By Kumudini Hettiarachchi 

The challenges are many but hope that everything will be done to prevent patients from coming to harm was the highlight of the very successful, first-ever academic sessions of the Association of Cardiothoracic and Thoracic Surgeons of Sri Lanka (ACTSSL) this weekend.

Under the able leadership of ACTSSL Dr. Rajeeva Peiris the inauguration ceremony on Friday evening at the Galadari Hotel, Colombo, set the stage for the two-day sessions on ‘Advancing cardiothoracic surgical care’ on Saturday and Sunday.

The head table (from left) ACTSSL Treasurer Dr. Kanchana Singappuli; Chief Guest Dr. Nihal Kulathilake; ACTSSL President Dr. Rajeeva Peiris; Orator Dr. Chandima Amarasena; and ACTSSL Secretary Dr. Malik de Soysa

Dr. Peiris was appreciative of the immense support he has been able to garner for the sessions. The reasonably priced registration has been over-subscribed and the free five satellite meetings, two of which are yet to be held, in coordination with a few private hospitals and some institutions, have also been houseful with eager interest by nurses, perfusionists and trainee surgeons.

ACTSSL President Dr. Rajeeva Peiris

Ten foreign specialists from eight countries and 18 local specialists are part of the sessions which comprise plenaries and symposia.

Renowned Senior Consultant Cardiothoracic Surgery, University of Wales, Cardiff, Dr. Nihal Kulathilake, who has helped many Sri Lankans to train in the United Kingdom (UK), was the chief guest at the inauguration.

With the description that “he is the best and one needs to see him operate”, Dr. Kulathilake now retired, had been the first Sri Lankan Consultant to be appointed to the UK’s National Health Service (NHS). In Sri Lanka, he had pioneered cardiac surgery in the private sector by setting up units in two private hospitals.
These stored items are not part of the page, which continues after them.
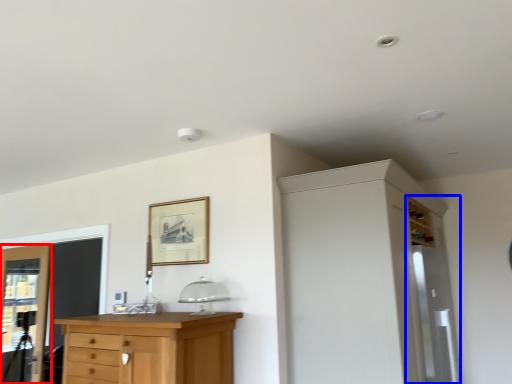 Question: Which object is further to the camera taking this photo, door (highlighted by a red box) or screen door (highlighted by a blue box)?

Choices:
 (A) door
 (B) screen door

Answer: (A) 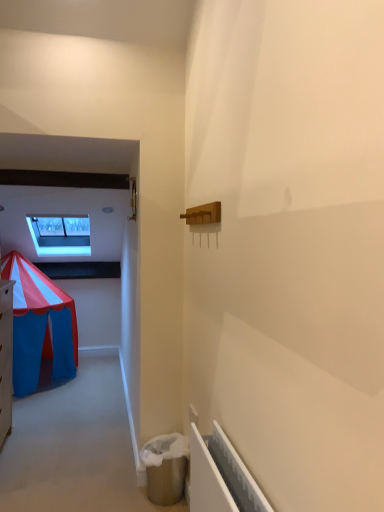 Question: Does white plastic radiator at lower right appear on the right side of transparent glass window at upper left?

Choices:
 (A) yes
 (B) no

Answer: (A)

Question: Does white plastic radiator at lower right have a larger size compared to transparent glass window at upper left?

Choices:
 (A) yes
 (B) no

Answer: (B)

Question: Is white plastic radiator at lower right turned away from transparent glass window at upper left?

Choices:
 (A) yes
 (B) no

Answer: (B)

Question: Would you say transparent glass window at upper left is part of white plastic radiator at lower right's contents?

Choices:
 (A) yes
 (B) no

Answer: (B)

Question: Is white plastic radiator at lower right taller than transparent glass window at upper left?

Choices:
 (A) yes
 (B) no

Answer: (B)

Question: Can we say white plastic radiator at lower right lies outside transparent glass window at upper left?

Choices:
 (A) no
 (B) yes

Answer: (B)

Question: From a real-world perspective, does transparent glass window at upper left stand above white plastic radiator at lower right?

Choices:
 (A) yes
 (B) no

Answer: (A)

Question: From the image's perspective, is transparent glass window at upper left located beneath white plastic radiator at lower right?

Choices:
 (A) yes
 (B) no

Answer: (B)

Question: Can you confirm if transparent glass window at upper left is taller than white plastic radiator at lower right?

Choices:
 (A) yes
 (B) no

Answer: (A)

Question: Does transparent glass window at upper left have a smaller size compared to white plastic radiator at lower right?

Choices:
 (A) yes
 (B) no

Answer: (B)

Question: Considering the relative sizes of transparent glass window at upper left and white plastic radiator at lower right in the image provided, is transparent glass window at upper left wider than white plastic radiator at lower right?

Choices:
 (A) no
 (B) yes

Answer: (B)

Question: Is the position of transparent glass window at upper left less distant than that of white plastic radiator at lower right?

Choices:
 (A) yes
 (B) no

Answer: (B)

Question: Visually, is transparent glass window at upper left positioned to the left or to the right of white plastic radiator at lower right?

Choices:
 (A) left
 (B) right

Answer: (A) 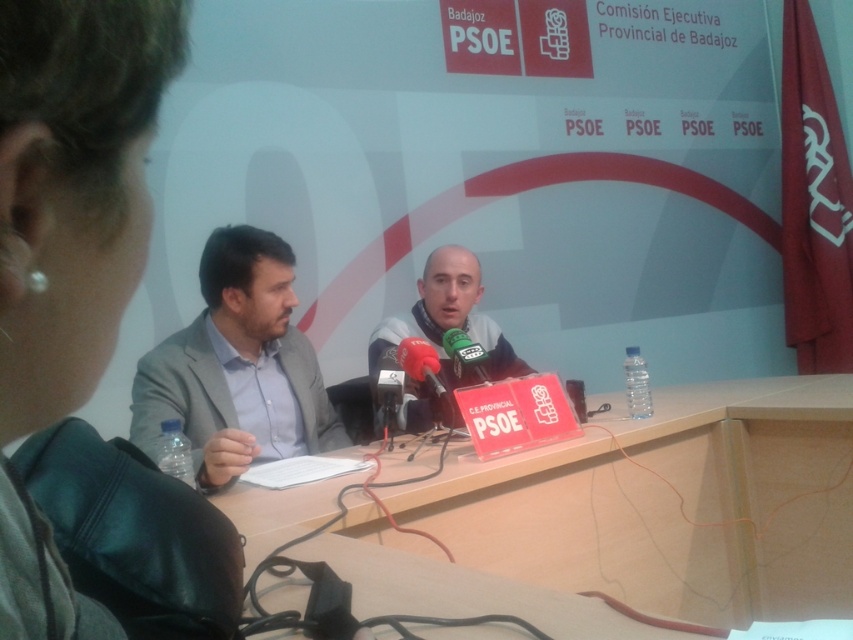 Looking at this image, you are a photographer standing at the camera position. You want to take a photo of the point at coordinates (334, 445) in the scene. The camera has a focal length of 50mm. What is the approximate distance in feet between the camera and the point?

The point at coordinates (334, 445) is 7.02 feet away from the camera, so the distance is approximately 7.02 feet.

From the picture: You are a photographer at the event and need to capture a photo where both the gray fabric suit at left and the metallic red microphone at center are clearly visible. Given their sizes, which object will appear larger in the photo?

The gray fabric suit at left will appear larger in the photo since it has a greater height compared to the metallic red microphone at center. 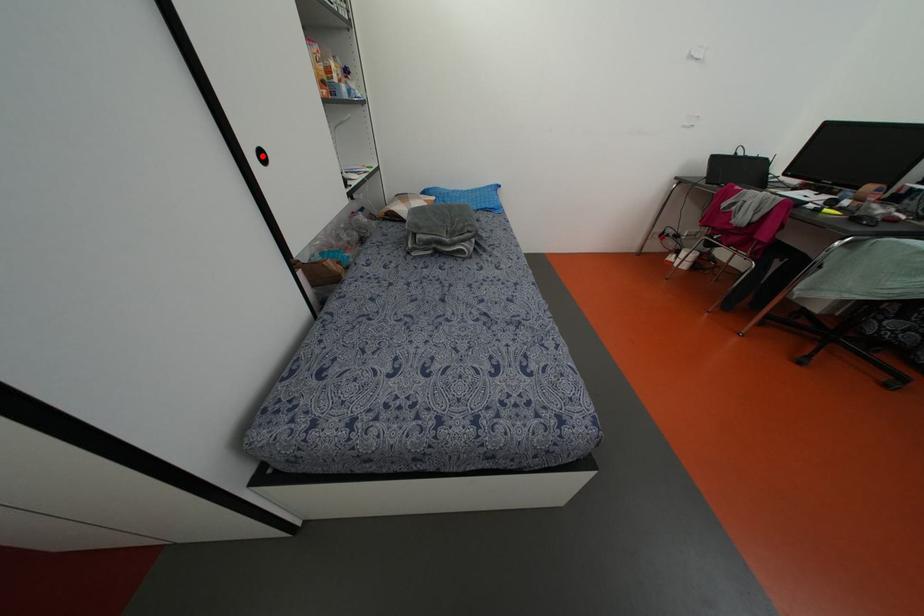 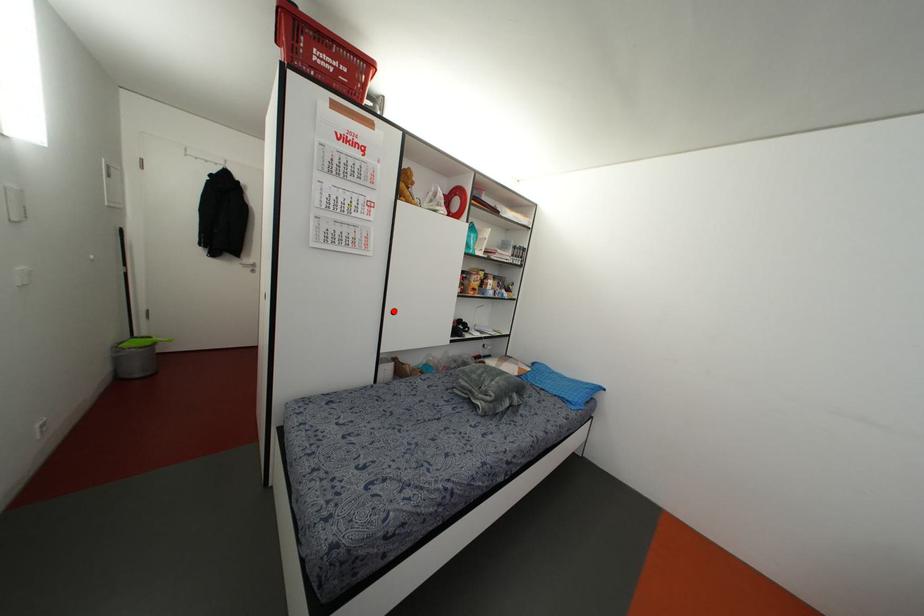 I am providing you with two images of the same scene from different viewpoints. A red point is marked on the first image and another point is marked on the second image. Is the marked point in image1 the same physical position as the marked point in image2?

Yes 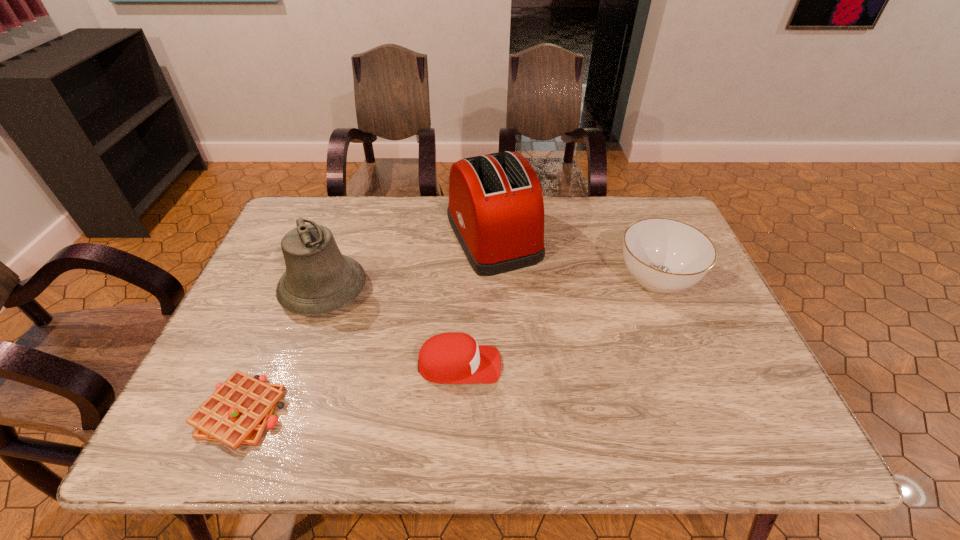 Where is `toaster`? This screenshot has height=540, width=960. toaster is located at coordinates (496, 210).

This screenshot has width=960, height=540. I want to click on the second tallest object, so [318, 279].

Identify the location of the rightmost object. (663, 255).

You are a GUI agent. You are given a task and a screenshot of the screen. Output one action in this format:
    pyautogui.click(x=<x>, y=<y>)
    Task: Click on the third shortest object
    Image resolution: width=960 pixels, height=540 pixels.
    Given the screenshot: What is the action you would take?
    pyautogui.click(x=663, y=255)

You are a GUI agent. You are given a task and a screenshot of the screen. Output one action in this format:
    pyautogui.click(x=<x>, y=<y>)
    Task: Click on the fourth tallest object
    This screenshot has height=540, width=960.
    Given the screenshot: What is the action you would take?
    pyautogui.click(x=448, y=358)

You are a GUI agent. You are given a task and a screenshot of the screen. Output one action in this format:
    pyautogui.click(x=<x>, y=<y>)
    Task: Click on the waffle
    
    Given the screenshot: What is the action you would take?
    pyautogui.click(x=238, y=412)

The width and height of the screenshot is (960, 540). I want to click on free location located on the right of the toaster, so click(618, 237).

The height and width of the screenshot is (540, 960). I want to click on vacant space located on the back of the fourth shortest object, so click(357, 197).

Find the location of a particular element. This screenshot has width=960, height=540. free spot located on the front of the third shortest object is located at coordinates coord(699,384).

Locate an element on the screen. Image resolution: width=960 pixels, height=540 pixels. vacant space located 0.300m on the front-facing side of the fourth tallest object is located at coordinates [x=636, y=365]. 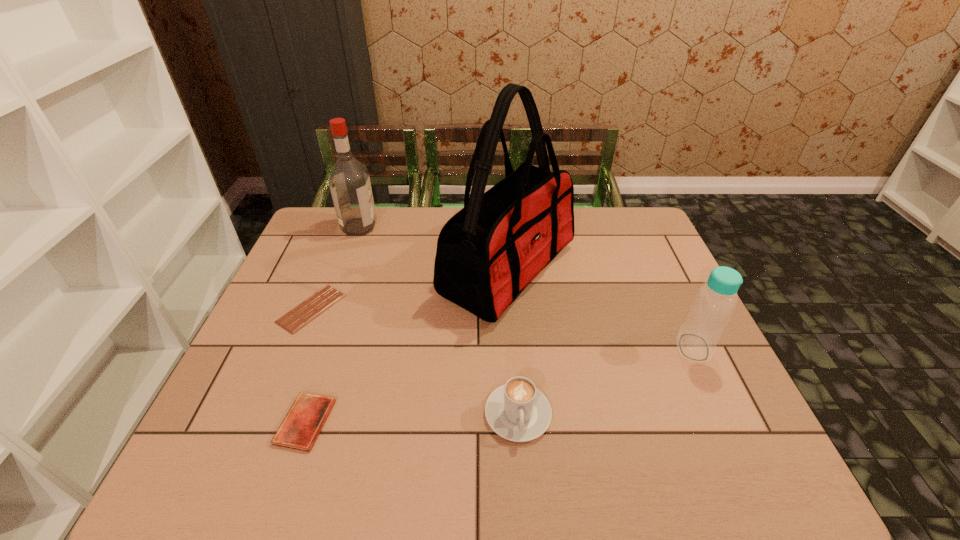 Where is `unoccupied position between the third shortest object and the duffel bag`? This screenshot has width=960, height=540. unoccupied position between the third shortest object and the duffel bag is located at coordinates (513, 341).

Where is `free space between the bottle and the diary`? This screenshot has height=540, width=960. free space between the bottle and the diary is located at coordinates (500, 384).

The height and width of the screenshot is (540, 960). I want to click on vacant space that is in between the diary and the duffel bag, so click(407, 346).

The image size is (960, 540). Find the location of `free space between the rightmost object and the third shortest object`. free space between the rightmost object and the third shortest object is located at coordinates (606, 380).

Where is `empty space that is in between the diary and the rightmost object`? empty space that is in between the diary and the rightmost object is located at coordinates (500, 384).

Locate an element on the screen. blank region between the chocolate bar and the bottle is located at coordinates (502, 328).

Image resolution: width=960 pixels, height=540 pixels. In order to click on free space between the chocolate bar and the second tallest object in this screenshot , I will do `click(335, 267)`.

This screenshot has width=960, height=540. I want to click on blank region between the shortest object and the fifth shortest object, so tap(335, 267).

This screenshot has height=540, width=960. I want to click on vacant region between the cappuccino and the rightmost object, so click(606, 380).

Point out which object is positioned as the fifth nearest to the fourth shortest object. Please provide its 2D coordinates. Your answer should be formatted as a tuple, i.e. [(x, y)], where the tuple contains the x and y coordinates of a point satisfying the conditions above.

[(349, 181)] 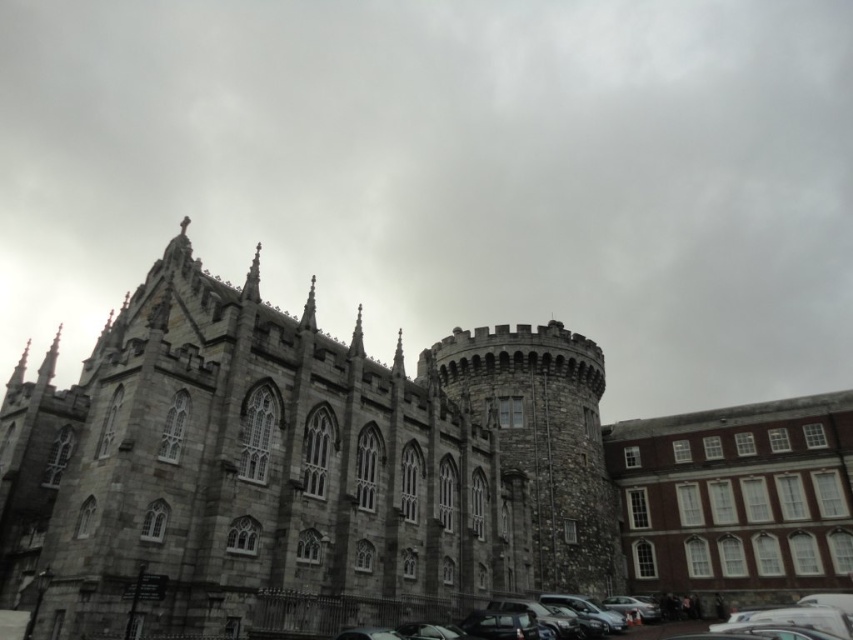 You are standing in front of a historic building and want to locate a specific point marked at coordinates (294, 465). Based on the scene description, where would this point be located?

The point at coordinates (294, 465) is on the gray stone castle at center.

You are standing at the entrance of the gray stone castle at center. A friend is standing at coordinates point A, which is at position 0.6, 0.3. Can you see your friend from your current position?

The gray stone castle at center is located at point (x=294, y=465). Since your friend is at point A, which is (x=254, y=384), they are relatively close but slightly to the left and below your position. Depending on the layout of the castle grounds, there might be obstructions like walls or structures between you and your friend. However, based solely on the coordinate positions, there is a possibility of seeing them if there are no physical barriers. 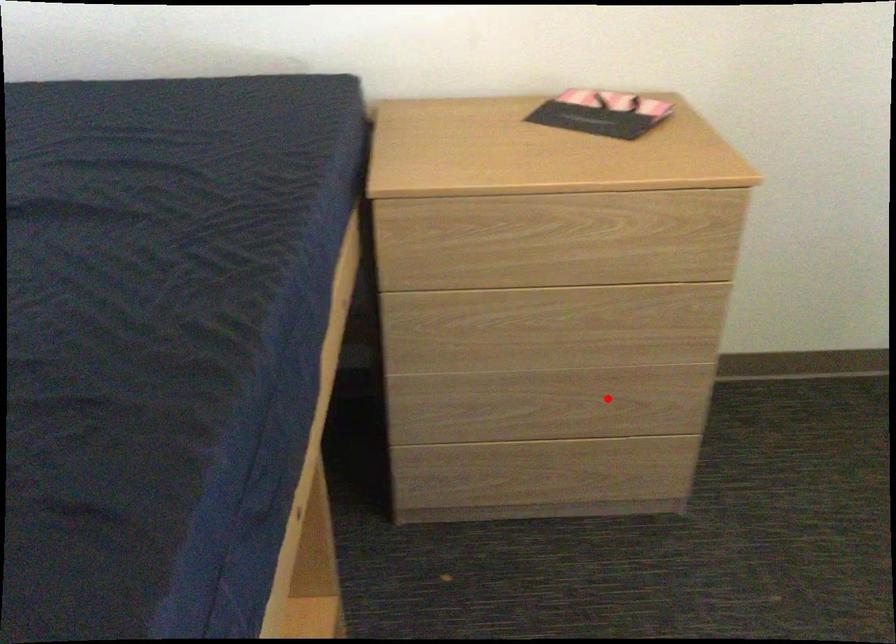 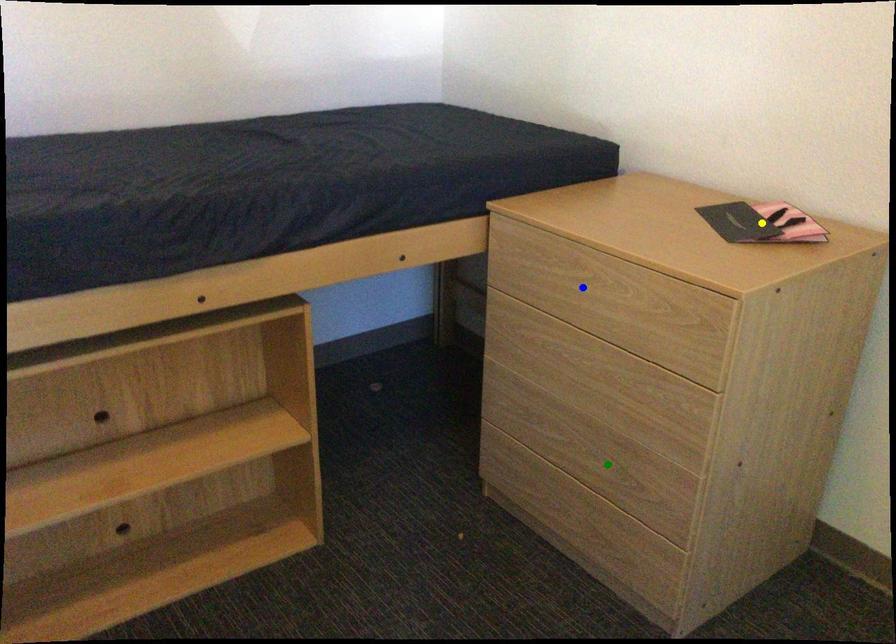 Question: I am providing you with two images of the same scene from different viewpoints. A red point is marked on the first image. You are given multiple points on the second image. Which spot in image 2 lines up with the point in image 1?

Choices:
 (A) yellow point
 (B) green point
 (C) blue point

Answer: (B) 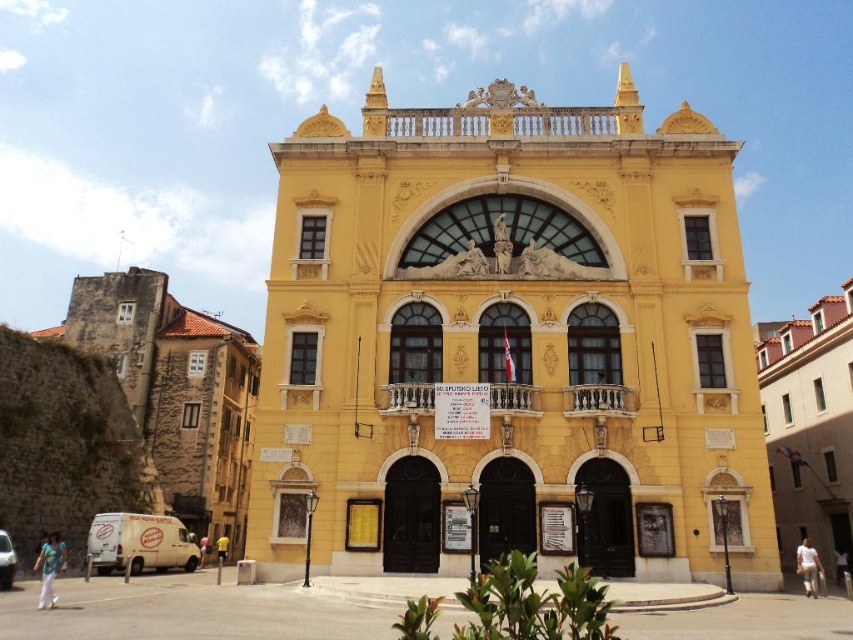 Does yellow matte building at center have a lesser height compared to yellow matte building at right?

In fact, yellow matte building at center may be taller than yellow matte building at right.

Does yellow matte building at center appear over yellow matte building at right?

Correct, yellow matte building at center is located above yellow matte building at right.

Does point (402, 342) come in front of point (828, 572)?

Yes, point (402, 342) is in front of point (828, 572).

The width and height of the screenshot is (853, 640). In order to click on yellow matte building at center in this screenshot , I will do `click(508, 339)`.

The image size is (853, 640). What do you see at coordinates (49, 568) in the screenshot?
I see `light blue fabric shirt at lower left` at bounding box center [49, 568].

Which is below, light blue fabric shirt at lower left or white cotton shirt at lower right?

white cotton shirt at lower right is lower down.

At what (x,y) coordinates should I click in order to perform the action: click on light blue fabric shirt at lower left. Please return your answer as a coordinate pair (x, y). This screenshot has width=853, height=640. Looking at the image, I should click on (x=49, y=568).

Locate an element on the screen. The image size is (853, 640). light blue fabric shirt at lower left is located at coordinates (49, 568).

Consider the image. Does yellow matte building at center come behind brown stone wall at left?

No, it is in front of brown stone wall at left.

Between yellow matte building at center and brown stone wall at left, which one appears on the left side from the viewer's perspective?

Positioned to the left is brown stone wall at left.

Between point (650, 461) and point (210, 372), which one is positioned in front?

Point (650, 461) is in front.

This screenshot has height=640, width=853. I want to click on yellow matte building at center, so click(x=508, y=339).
Dr. Kulathilake’s comments that cardiac and thoracic surgery are “very specialized” fields and to see so many here was very encouraging for its future, was like music to many ears as Sri Lanka is facing unprecedented challenges. Among them are the escalation in the cost of medical consumables, instruments and equipment and the brain-drain of specialists. Another challenge is the slow pace of infrastructure development which is creating a shortfall, with the demand exceeding supply in terms of the number of surgeries performed, leading to long waiting lists and complications, severe disability and loss of life in some instances.

Dr. Nihal Kulathilake

Delving into the origins of cardiac and thoracic surgery worldwide, this distinguished surgeon moved onto the present day and also the future. He questioned whether cardiac and thoracic surgeons are a “vanishing” tribe? Is it all doom and gloom?

“Hope not,” he said, but red-flagged a “hidden” danger where cardiac surgeons are involved only in complex operations. Then, how would they train future generations – how could they teach the basics when there were no more simple cases, as innovation and research were bringing about new procedures without the need of a surgeon.

Dr. Kulathilake urged the surgeons to innovate, keep up with new developments and adapt to changing circumstances. Maybe they could become “hybrid” surgeons, with a knowledge of both operative and interventional techniques.

“To help us innovate and adapt to changing circumstances, we need one very powerful tool – data and the information they provide,” he said, requesting the ACTSSL to set up a Cardiac Surgical Registry for Sri Lanka with national activity and outcome data from the cardiac and thoracic units across the country.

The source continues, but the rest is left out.